Captain Codeman Captain Codeman

Golang Buffer Pool Gotcha

Because you might still be using that memory ...

Contents

Introduction

We all know that Go is extremely fast and very easy to develop with but as with any managed language, it’s easy to inadvertently generate large quantities of garbage. No, I’m not talking about poorly written code (yeah, I’m guilty of that!) but garbage as in “memory that has to be reclaimed”. This is done via Garbage Collection and the GC in Go keeps getting faster with each release but you still want to avoid it when you can.

One common culprit is creating temporary buffers for things like rendering, encoding and compression so an easy fix is to re-use these buffers instead of creating new ones each time. There’s a sync.Pool in the standard library that can be used for this but there is a subtle “gotcha” which I’ll explain.

Go Buffer Pool Implementation

Here’s a typical implementation of a bytes.Buffer pool in Go using the standard library sync.Pool:

package engine

import (
	"bytes"
	"sync"
)

// buffer pool to reduce GC
var buffers = sync.Pool{
	// New is called when a new instance is needed
	New: func() interface{} { 
		return new(bytes.Buffer)
	},
}

// GetBuffer fetches a buffer from the pool
func GetBuffer() *bytes.Buffer {
	return buffers.Get().(*bytes.Buffer)
}

// PutBuffer returns a buffer to the pool
func PutBuffer(buf *bytes.Buffer) {
	buf.Reset()
	buffers.Put(buf)
}

Very simple and hopefully fairly common.

Usage

Here’s a simple example of getting a buffer from the pool and using defer to add it back when the function completes. In this case, simply rendering a template into a byte slice:

func render(id string) []byte {
    data := storage.Get(id)

    w := GetBuffer()
    defer PutBuffer(w)

    template.Execute(w, data)

    return w.Bytes()
}

Great. We get a boost by re-using the buffers and reduce some of the GC pressure in our app - that not only saves memory but also some CPU as well.

The Gotcha - We’re Still Using It

Did you notice the issue? No, not that I didn’t handle the error that the template Execute method might return. More subtle - returning the result from w.Bytes().

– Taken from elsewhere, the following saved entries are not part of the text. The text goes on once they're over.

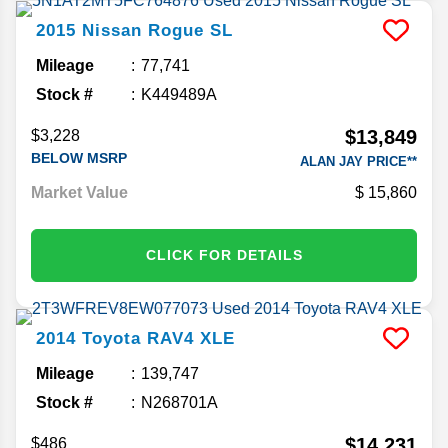
2015
Nissan
Rogue
SL
Mileage
77,741
Stock #
K449489A
$13,849
$3,228
BELOW MSRP
ALAN JAY PRICE**
Market Value
15,860
CLICK FOR DETAILS
2014
Toyota
RAV4
XLE
Mileage
139,747
Stock #
N268701A
$14,231
$486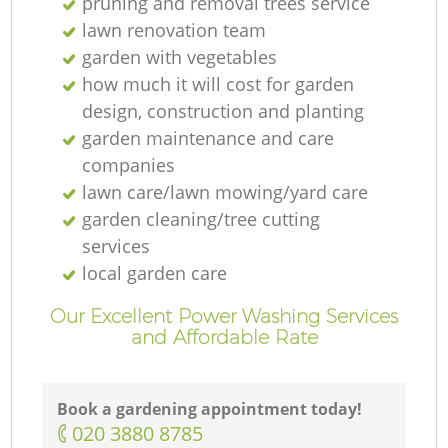
pruning and removal trees service
lawn renovation team
garden with vegetables
how much it will cost for garden
design, construction and planting
garden maintenance and care
companies
lawn care/lawn mowing/yard care
garden cleaning/tree cutting
services
local garden care
Our Excellent Power Washing Services
and Affordable Rate
Book a gardening appointment today!
‎020 3880 8785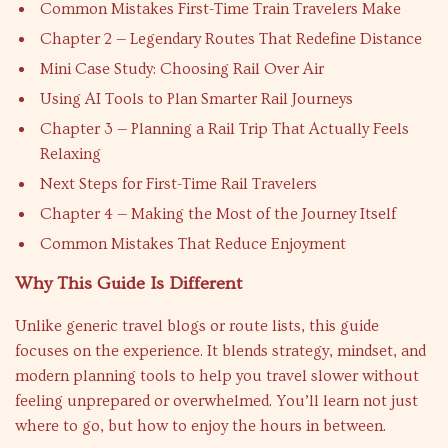
Common Mistakes First-Time Train Travelers Make
Chapter 2 — Legendary Routes That Redefine Distance
Mini Case Study: Choosing Rail Over Air
Using AI Tools to Plan Smarter Rail Journeys
Chapter 3 — Planning a Rail Trip That Actually Feels
Relaxing
Next Steps for First-Time Rail Travelers
Chapter 4 — Making the Most of the Journey Itself
Common Mistakes That Reduce Enjoyment
Why This Guide Is Different
Unlike generic travel blogs or route lists, this guide
focuses on the experience. It blends strategy, mindset, and
modern planning tools to help you travel slower without
feeling unprepared or overwhelmed. You’ll learn not just
where to go, but how to enjoy the hours in between.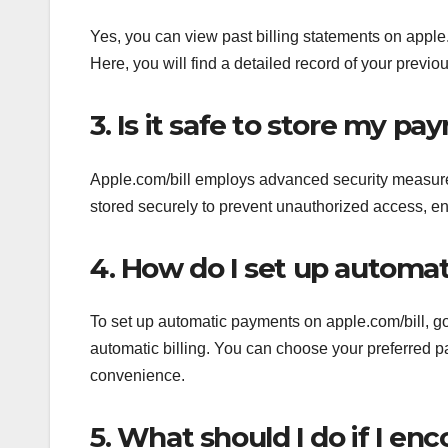
Yes, you can view past billing statements on apple.
Here, you will find a detailed record of your previ
3. Is it safe to store my p
Apple.com/bill employs advanced security measures
stored securely to prevent unauthorized access, en
4. How do I set up automa
To set up automatic payments on apple.com/bill, go 
automatic billing. You can choose your preferred 
convenience.
5. What should I do if I enc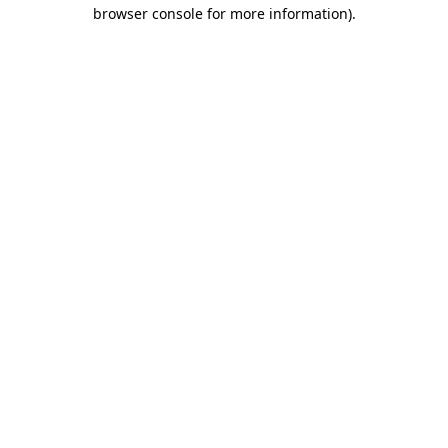
browser console for more information).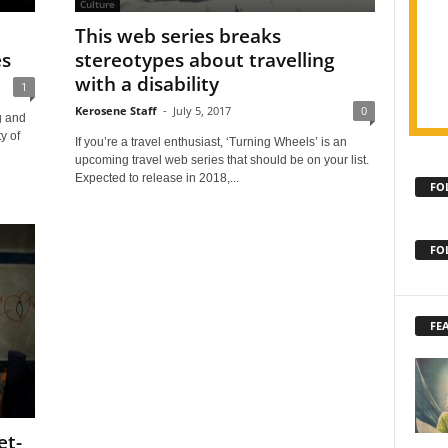
Culture
This web series breaks
es
stereotypes about travelling
with a disability
1
Kerosene Staff
-
July 5, 2017
0
g and
y of
If you’re a travel enthusiast, ‘Turning Wheels’ is an
upcoming travel web series that should be on your list.
Expected to release in 2018,...
FO
FO
FE
et-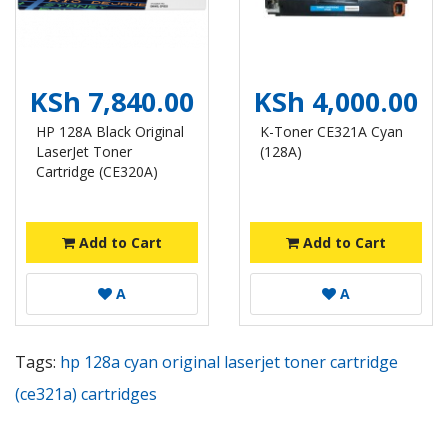
KSh 7,840.00
KSh 4,000.00
HP 128A Black Original
K-Toner CE321A Cyan
LaserJet Toner
(128A)
Cartridge (CE320A)
Add to Cart
Add to Cart
A
A
Tags:
hp 128a cyan original laserjet toner cartridge
(ce321a) cartridges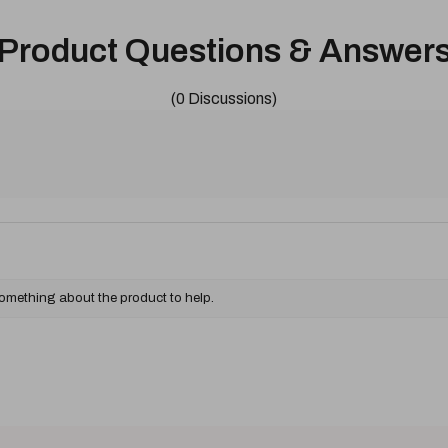
Product Questions & Answer
(0 Discussions)
something about the product to help.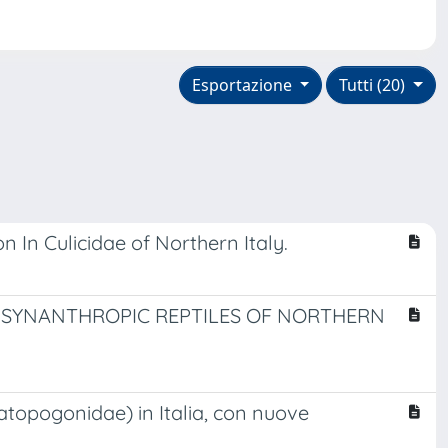
Esportazione
Tutti (20)
 In Culicidae of Northern Italy.
D SYNANTHROPIC REPTILES OF NORTHERN
atopogonidae) in Italia, con nuove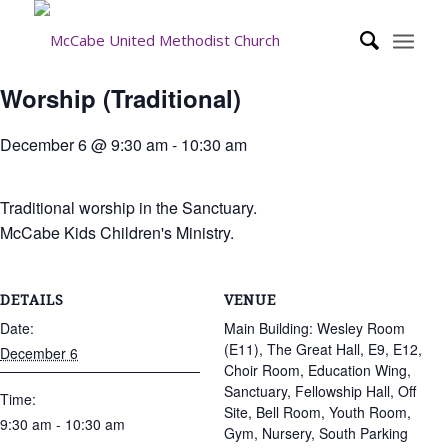
Worship (Traditional)
December 6 @ 9:30 am
-
10:30 am
Traditional worship in the Sanctuary.
McCabe Kids Children's Ministry.
DETAILS
VENUE
Date:
Main Building: Wesley Room
(E11), The Great Hall, E9, E12,
December 6
Choir Room, Education Wing,
Sanctuary, Fellowship Hall, Off
Time:
Site, Bell Room, Youth Room,
9:30 am - 10:30 am
Gym, Nursery, South Parking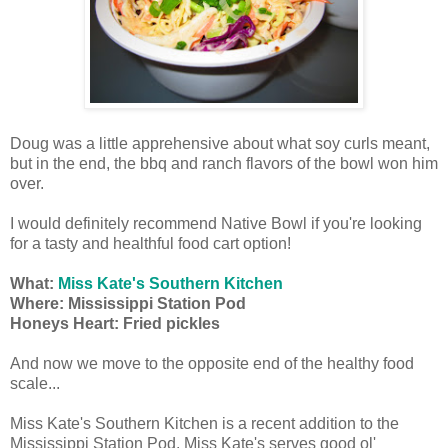
Doug was a little apprehensive about what soy curls meant,
but in the end, the bbq and ranch flavors of the bowl won him
over.
I would definitely recommend Native Bowl if you're looking
for a tasty and healthful food cart option!
What:
Miss Kate's Southern Kitchen
Where: Mississippi Station Pod
Honeys Heart: Fried pickles
And now we move to the opposite end of the healthy food
scale...
Miss Kate's Southern Kitchen is a recent addition to the
Mississippi Station Pod. Miss Kate's serves good ol'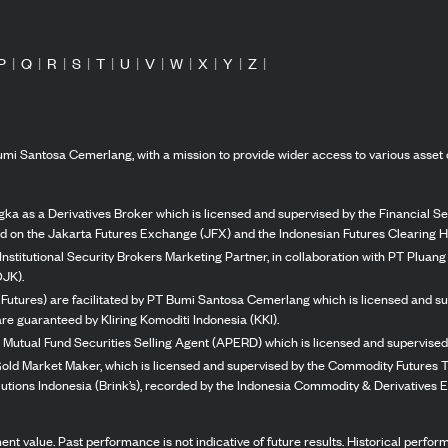
P
|
Q
|
R
|
S
|
T
|
U
|
V
|
W
|
X
|
Y
|
Z
|
mi Santosa Cemerlang, with a mission to provide wider access to various asset 
ka as a Derivatives Broker which is licensed and supervised by the Financial Ser
ed on the Jakarta Futures Exchange (JFX) and the Indonesian Futures Clearing H
Institutional Security Brokers Marketing Partner, in collaboration with PT Plua
OJK).
 Futures) are facilitated by PT Bumi Santosa Cemerlang which is licensed and su
re guaranteed by Kliring Komoditi Indonesia (KKI).
 Mutual Fund Securities Selling Agent (APERD) which is licensed and supervised 
 Gold Market Maker, which is licensed and supervised by the Commodity Futures T
Solutions Indonesia (Brink’s), recorded by the Indonesia Commodity & Derivatives
stment value. Past performance is not indicative of future results. Historical perf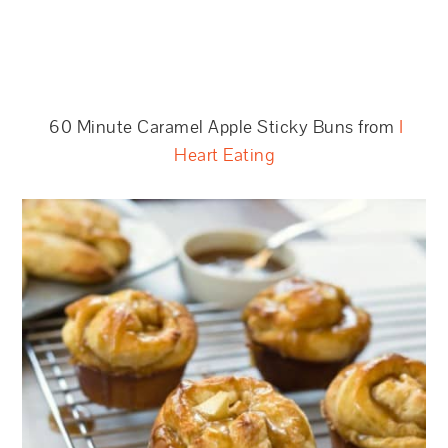
60 Minute Caramel Apple Sticky Buns from
I
Heart Eating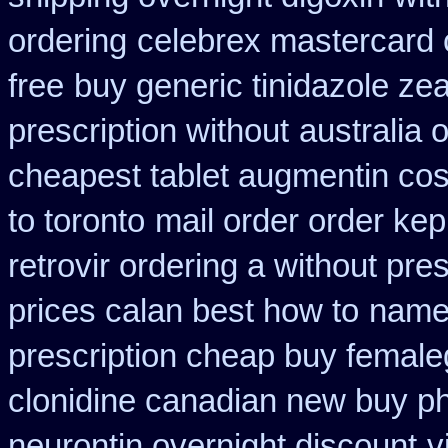
ordering
celebrex mastercard
free
buy generic tinidazole z
prescription without
australia 
cheapest tablet augmentin cos
to toronto
mail order order ke
retrovir ordering a without pre
prices calan best how to
name
prescription cheap buy female
clonidine canadian new buy ph
neurontin overnight discount
v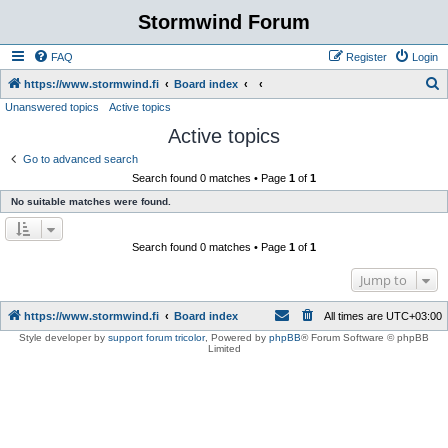
Stormwind Forum
FAQ
Register
Login
S
https://www.stormwind.fi
Board index
Unanswered topics
Active topics
e
Active topics
a
r
Go to advanced search
Search found 0 matches • Page
1
of
1
c
No suitable matches were found.
h
Search found 0 matches • Page
1
of
1
Jump to
https://www.stormwind.fi
Board index
All times are
UTC+03:00
Style developer by
support forum tricolor
,
Powered by
phpBB
® Forum Software © phpBB
Limited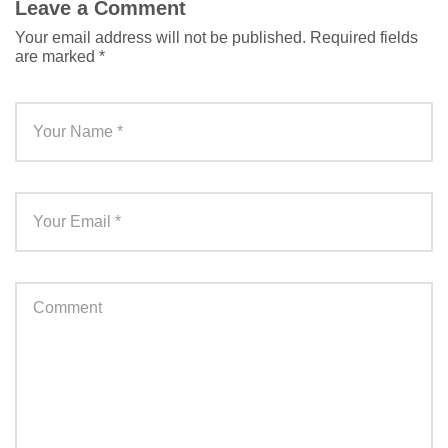
Leave a Comment
Your email address will not be published.
Required fields
are marked
*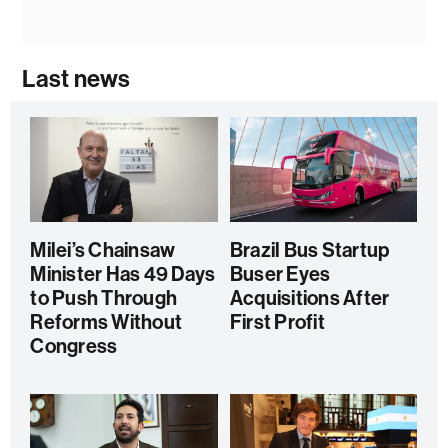
Last news
Milei’s Chainsaw
Brazil Bus Startup
Minister Has 49 Days
Buser Eyes
to Push Through
Acquisitions After
Reforms Without
First Profit
Congress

Why is this bad and why is it a gotcha?

The problem is that this is returning a slice from inside the buffer and at the same time we’ve told the pool that it can re-use it. The internals of how slices in go are implemented means that something else might start writing to the same underlying memory before we’ve completely finished with it.

It can lead to subtle issues like content from one item suddenly appearing half-way through the rendered content of something else. If you have code that loops through items processing and writing one after the other then it may not be noticeable but if you change the code to write all the items at the end in a batch then it will be more likely to trigger (as will more load from concurrent requests on the system).

Make a Copy

We might be tempted to solve the problem by making a copy of the bytes from the buffer before we return:

b := make([]byte, w.Len())
copy(b, w.Bytes())

return b

While this does appear to solve the problem, it’s only really addressing the symptom and kind of defeats the purpose of creating the buffer pool in the first place - we’re back to creating temporary slices that will have to be Garbage Collected in addition to the buffers + pool we added. Oh dear.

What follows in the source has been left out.